• Supplied material:
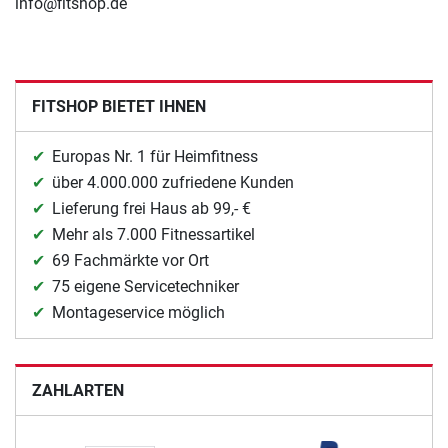
info@fitshop.de
FITSHOP BIETET IHNEN
Europas Nr. 1 für Heimfitness
über 4.000.000 zufriedene Kunden
Lieferung frei Haus ab 99,- €
Mehr als 7.000 Fitnessartikel
69 Fachmärkte vor Ort
75 eigene Servicetechniker
Montageservice möglich
ZAHLARTEN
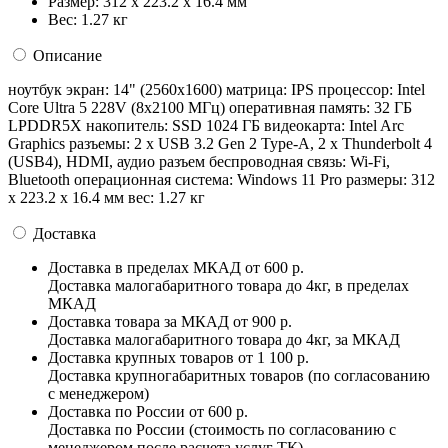
Размер:
312 x 223.2 x 16.4 мм
Вес:
1.27 кг
Описание
ноутбук экран: 14" (2560x1600) матрица: IPS процессор: Intel
Core Ultra 5 228V (8x2100 МГц) оперативная память: 32 ГБ
LPDDR5X накопитель: SSD 1024 ГБ видеокарта: Intel Arc
Graphics разъемы: 2 x USB 3.2 Gen 2 Type-A, 2 x Thunderbolt 4
(USB4), HDMI, аудио разъем беспроводная связь: Wi-Fi,
Bluetooth операционная система: Windows 11 Pro pазмеры: 312
x 223.2 x 16.4 мм вес: 1.27 кг
Доставка
Доставка в пределах МКАД
от 600 р.
Доставка малогабаритного товара до 4кг, в пределах
МКАД
Доставка товара за МКАД
от 900 р.
Доставка малогабаритного товара до 4кг, за МКАД
Доставка крупных товаров
от 1 100 р.
Доставка крупногабаритных товаров (по согласованию
с менеджером)
Доставка по России
от 600 р.
Доставка по России (стоимость по согласованию с
менеджером после расчета услуг ТК)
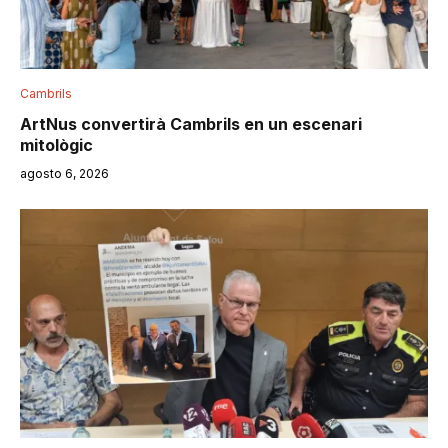
Cambrils
ArtNus convertirà Cambrils en un escenari
mitològic
agosto 6, 2026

• Your task:
Copy out each line of the data in which the word "согласованию" appears.

• Finished exercise:
Доставка крупногабаритных товаров (по согласованию
Доставка по России (стоимость по согласованию с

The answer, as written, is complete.